# Young's Double Slit Experiment lab

1. Jan 19, 2014

### braeden

In class we did a lab regarding the wave nature of light. We pretty much conducted Young's double slit experiment. For the lab we were supposed to establish the relationship between the distance from the slits to the viewing screen and the distance between successive maxima. Can anyone explain to me, physics wise, why as the distance between the viewing screen the distance between successive maxima increases proportionally as well. I can obviously figure it looking at the formula but need a explanation of what's going on for my lab. Thanks

2. Jan 19, 2014

### ZapperZ

Staff Emeritus
Er... this is straightforward trigonometry.

These maxima and minima are at particular angles. So if you look at the first maximum, it comes out of the slit at a fixed angle. So if you consider A as the distance to the screen and O is the distance to the first maximum, then if you keep the angle $\theta$ fixed, can't you see that O will get larger as A increases?

Your a trig. function (I'll let you figure this out yourself which one is relevant) to relate the angle, distance A, and distance O, you should be able to get the exact relationship between all three.

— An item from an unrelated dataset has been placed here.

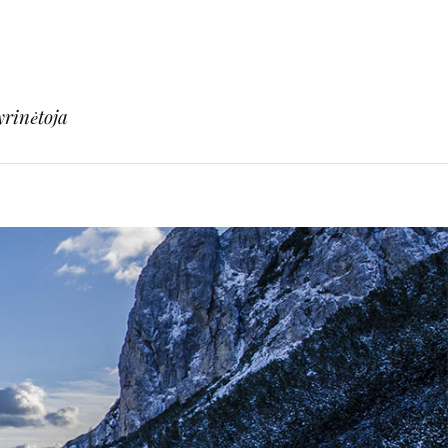
yrinėtoja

In the future, please write down exactly the mathematical description that you know, and start from there.

Zz.

3. Jan 19, 2014

### jostpuur

It almost appears as if you are trying to make the original question sound as dumb. I wouldn't approve of that, because it is not obvious at all why the maxima and minima would come at particular angels. They do so only as an approximation when the distance between the slits is signifigantly smaller than the other distances in the situation. In order to prove this nicely, one of the most obvious ways (IMO) is to apply the approximation

$$\sqrt{1 + x} \approx 1 + \frac{x}{2}$$

So that's the level of math that is required for this.

4. Jan 19, 2014

### ZapperZ

Staff Emeritus
Er... no. I was pointing out the nature of the problem. Indicating that this is probably a math question might provide the OP a place to look. Furthermore, the OP indicated that he/she has the mathematical "formula" to look at. Knowing exactly what it is is the starting point since that is something the OP knows.

My philosophy in teaching has ALWAYS been to start where the understanding stops!

Do you really think that, at this level, this is not a far-field situation? Near-field 2-slit experiment is highly unusual. Based on the description given in the OP, I see this as being a standard, straightforward 2-slit experiment in an intro lab. Do you see otherwise?

Zz.

5. Jan 20, 2014

### jostpuur

I believe the original problem was a far-field situation. I also believe that braeden has had difficulty understanding what it means.